Un vestito nuovo da regalarti, una crocchetta condivisa – soprattutto – la mano tesa verso di te. Ci sei, ti vedo, non ti butto via. Le parole che sono dietro e dentro i gesti. I gesti che fanno molto più delle parole , soprattutto quando il racconto è fatto da personaggi che non sanno dar loro voce. Si apre con una lezione Un affare di famiglia (dall’originale 万引き家族, Manbiki Kazoku, tradotto per il pubblico internazionale in Shoplifters, ossia ‘taccheggiatori’) di Hirokazu Kore-eda. Osamu Shibata (Lily Franky) insegna a suo figlio Shota (Kairi Jō) l’unica cosa che sa fare e che potrebbe essergli utile, ossia l’arte del taccheggio. Osamu e sua moglie Nobuyo (Sakura Ando) ci provano a lavorare e a vivere in modo decente ma non riescono se non a sopravvivere, nonostante sfruttino la pensione di nonna Hatsue (Kirin Kiki) e condividano tutto quello (o almeno, così pare) che ognuno dei componenti di questa stramba famiglia (a cui appartiene anche Aki, interpretata dalla bellissima Mayu Matsuoka) riesce a racimolare. L’affare di essere una famiglia è il successo che si realizza nello stare insieme ogni sera attorno ad una tavola, il riuscire a portare qualcosa che sostiene tutti grazie alla propria capacità di fare affari appunto, di qualunque tipo, scegliendo in ogni momento, ogni benedetto o maledetto istante, di essere famiglia. Anche la piccola Yuri (Miyu Sasaki), maltrattata dalla sua vera famiglia, verrà raccolta da questo gruppo di spietati piccoli malfattori. Nonostante sia solo una bambina, si riconoscerà nelle cicatrici, nei segni sul corpo, imparerà a dare il suo contributo, anche in termini di affetto, e diventerà una di loro.
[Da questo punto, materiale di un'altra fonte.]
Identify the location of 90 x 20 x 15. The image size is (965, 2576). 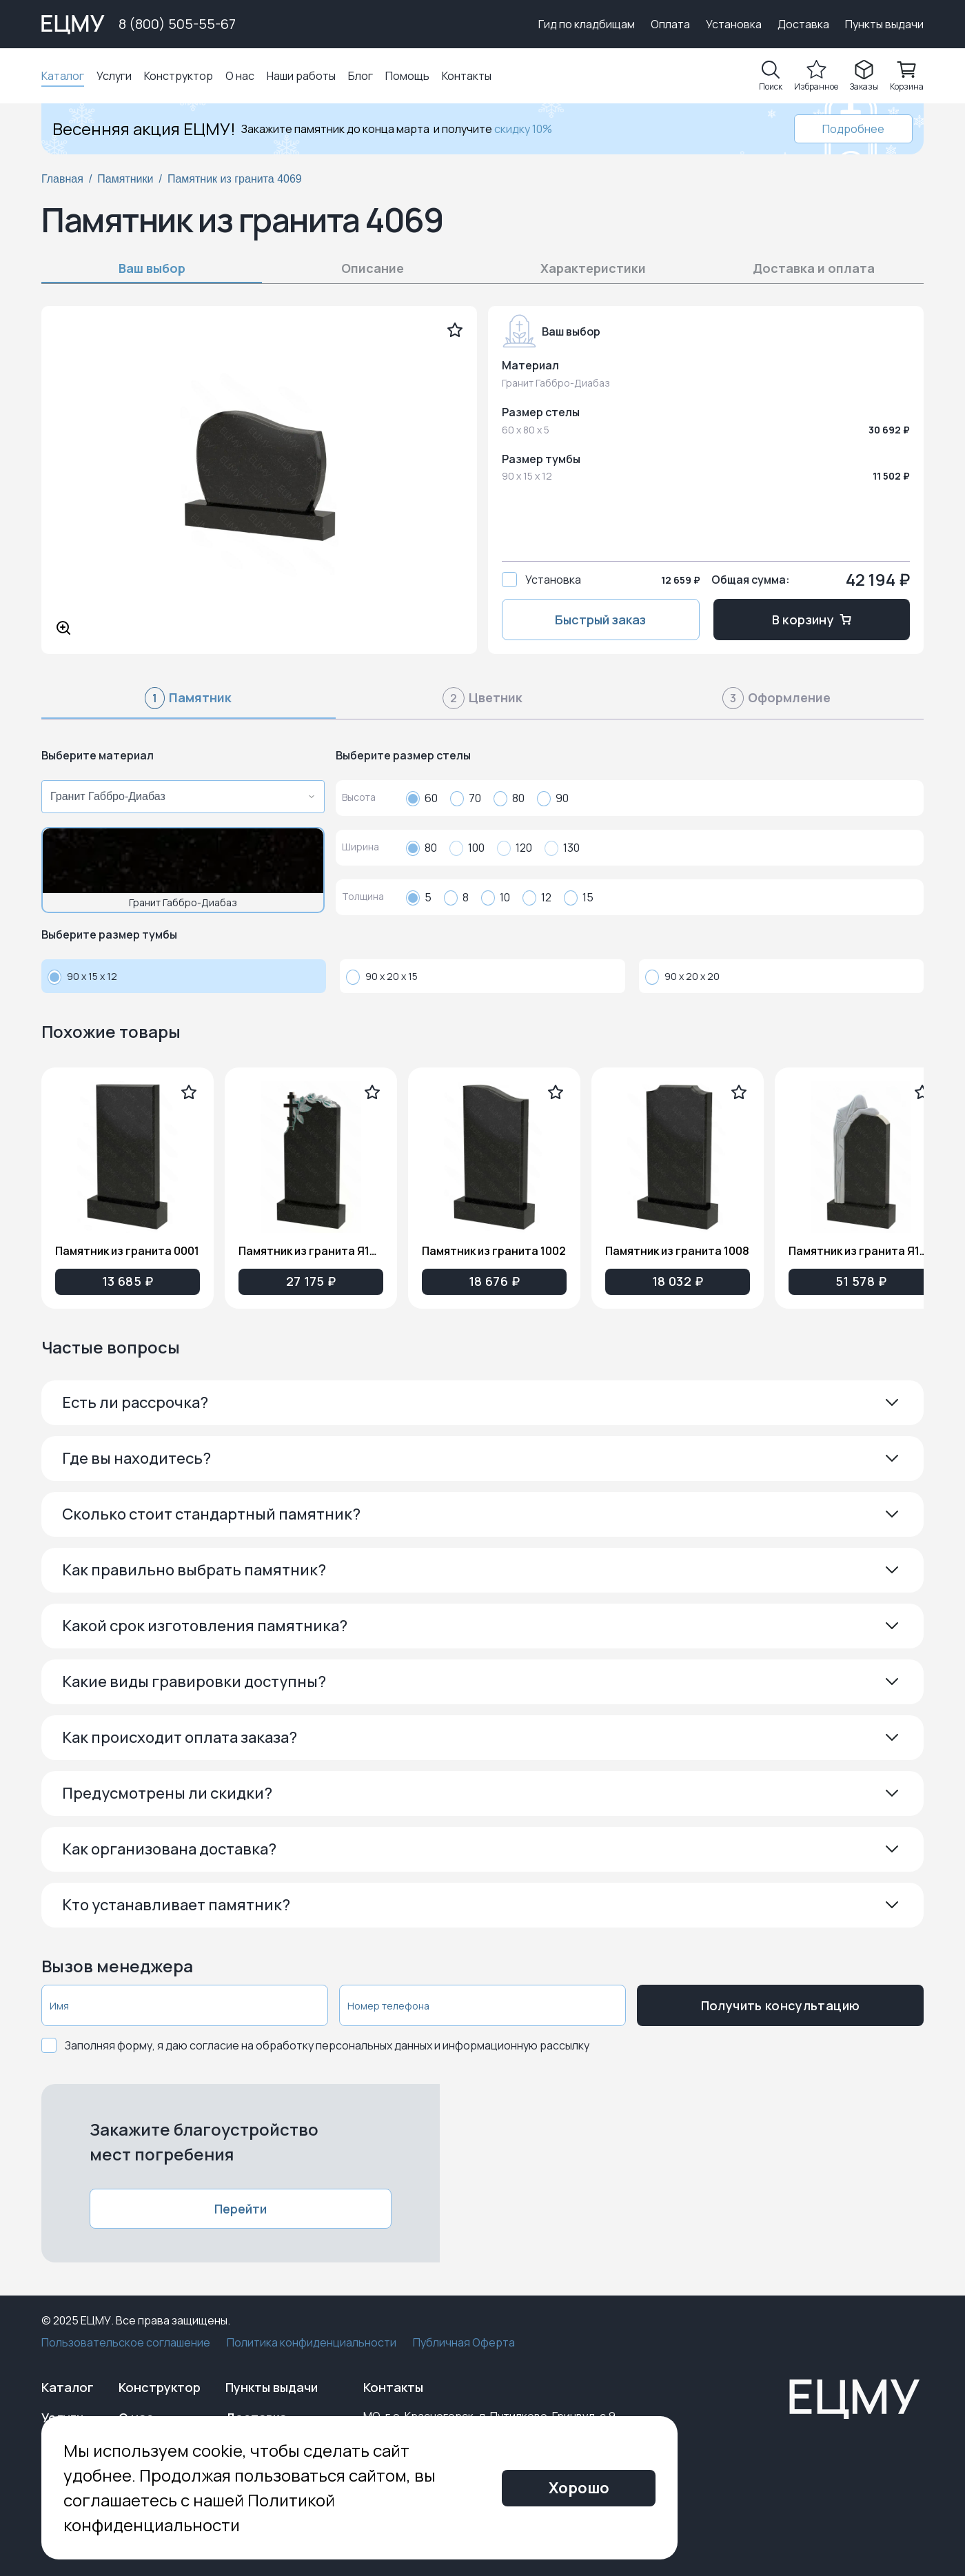 (382, 976).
Hirokazu Kore-eda, dopo Father and Son e Little sister, continua la sua analisi della famiglia in generale, dei rapporti che si costituiscono all’interno di un nucleo di persone. La indaga all’interno di un contesto difficile, in cui la precarietà la fa da padrone, peraltro nella società giapponese in cui il contatto fisico viene solitamente relegato ad uno spazio intimo e privato e in cui molto spesso il bisogno di esso diviene un peccato da espiare e sfocia così in un un voyeurismo perverso. Ma è perfettamente riconoscibile anche in occidente il percorso quotidiano all’interno della cittadina, i passi compiuti dal povero Cristo, i furtarelli reiterati nello stesso negozio in cui il proprietario quante volte avrà chiuso un occhio; riconoscibile, la figura del capofamiglia o della madre che cerca di proteggere i suoi bambini, che cede al ricatto o sbaglia perché pensa di far bene. Hirokazu Kore-eda ci racconta tutto questo in modo crudo, tenero e spiazzante, affidandosi a un cast superbo. Costruisce acquerelli di felicità e di carezza. Poi quando pensi di aver capito, distrugge il quadro e ti mostra un pezzo di un puzzle che non riuscirai a ricomporre. Ti chiede di puntare il dito. Di decidere cosa sia il bene e cosa il male. E ti lascia così, al freddo, fuori a un balconcino, a immaginare la vita che avresti potuto scegliere, se solo avresti potuto scegliere.

Superbo. Il film più bello dell’anno.